In many respects hzEcode was ill concieved and arguablly, wholesale adoption of errno would have been a more sensible approach. However there are hzEcode values for which there are no direct errno equivelents. Furthermore, there is merit in enhancing the feedback. A simple error code isn't sufficient on its own. While it can easiliy be translated into text by means of an array of strings, this would provide no operational context. The hzEcode works in conjection with a number of logging functions and a regime in which function calls are stacked in order to provide a properly textual stack trace.
Logging
The HadronZoo loging regime. This covers the following:-
1) Periodic log files
2) Dynamic debug levels
3) A naming regime to build function names into log output.
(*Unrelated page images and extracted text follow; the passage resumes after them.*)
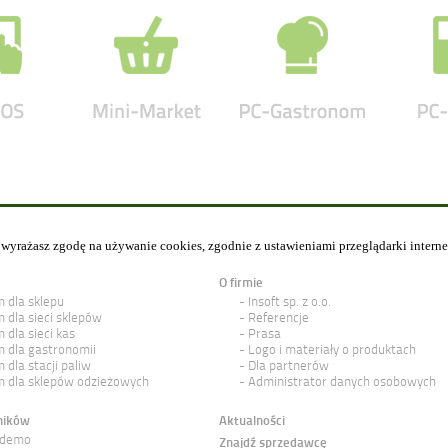
y wyrażasz zgodę na używanie cookies, zgodnie z ustawieniami przeglądarki intern
O firmie
 dla sklepu
Insoft sp. z o.o.
 dla sieci sklepów
Referencje
 dla sieci kas
Prasa
 dla gastronomii
Logo i materiały o produktach
 dla stacji paliw
Dla partnerów
 dla sklepów odzieżowych
Administrator danych osobowych
ników
Aktualności
 demo
Znajdź sprzedawcę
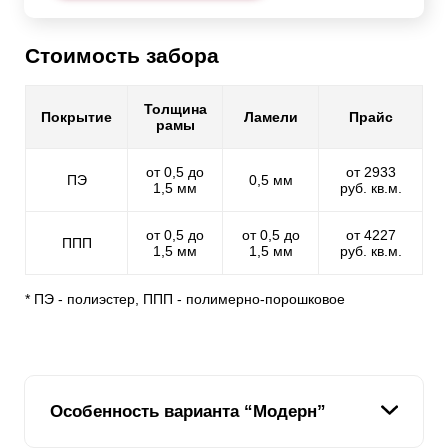
Стоимость забора
Толщина
Покрытие
Ламели
Прайс
рамы
от 0,5 до
от 2933
ПЭ
0,5 мм
1,5 мм
руб. кв.м.
от 0,5 до
от 0,5 до
от 4227
ППП
1,5 мм
1,5 мм
руб. кв.м.
* ПЭ - полиэстер, ППП - полимерно-порошковое
Особенность варианта “Модерн”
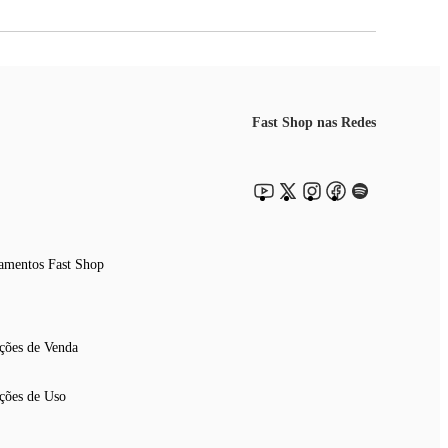
Fast Shop nas Redes
amentos Fast Shop
ções de Venda
ções de Uso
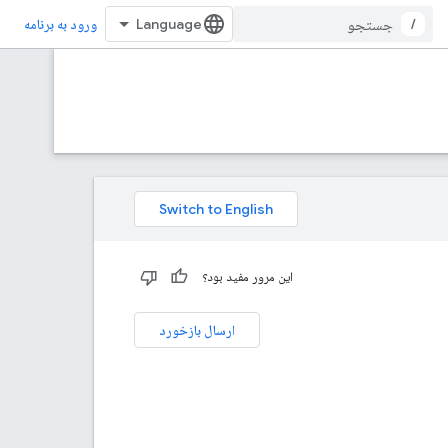
/
ورود به برنامه
این مرور مفید بود؟
ارسال بازخورد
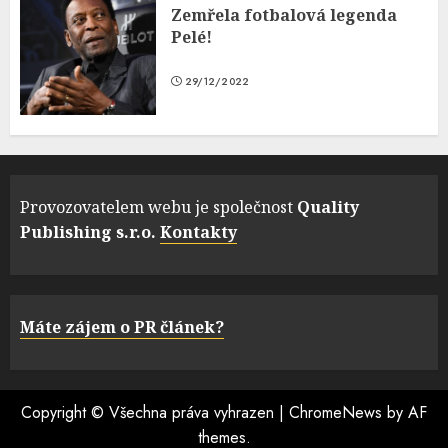
Zemřela fotbalová legenda
Pelé!
29/12/2022
Provozovatelem webu je společnost
Quality
Publishing s.r.o.
Kontakty
Máte zájem o PR článek?
Copyright © Všechna práva vyhrazen
|
ChromeNews
by AF
themes.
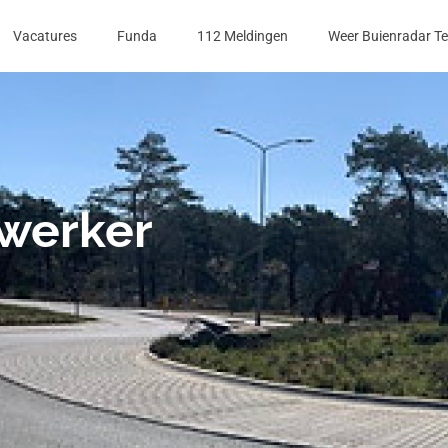
Vacatures
Funda
112 Meldingen
Weer Buienradar T
werker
4) A protocol for loging via the HadronZoo logserver.
5) The hzLogger class for writing log output to.
The hzProcess class
HadronZoo based programs must declare a hzProcess instance per thread in all cases. The purpose of the hzProcess class is to hold information about each thread thereby facilitating anything that might need to be done on a per-thread basis. To a degree this is more about future proofing than anything else. Currently, hzProcess does little more than maintain a process stack for diagnostic purposes in the event of a crash or terminal error. The macro _hzfunc(function_name) declares a static string to note function name but also creates an instance of _hz_func_reg. And it is the constructor of _hz_func_reg that places the pointer to the function name string on the stack for the applicable thread.
Shared Memory Segments
Shared memory segments are used to store reference data which is expected to be common to multiple programs, such as country codes and the map of IP address blocks to locations. If the data is only used by one program the cost of this approach is negligible. Two and you are ahead. Shared memory also plays an important role in diagnostics and program recovery, and is an important means of inter-process communication.
All shared memory segments are wiped when the server itself goes down but segments survive the crash of the program that created them, and the crash of any that use them. This will always be a valuable feature. Programs can be brought to a state where they are very reliable, but 'very' isn't 100 percent. When the program crashes and the server remains up, the segments can contain clues that are difficult or costly to effect with logfiles, and starting points for recovery such as the exact state of repositories.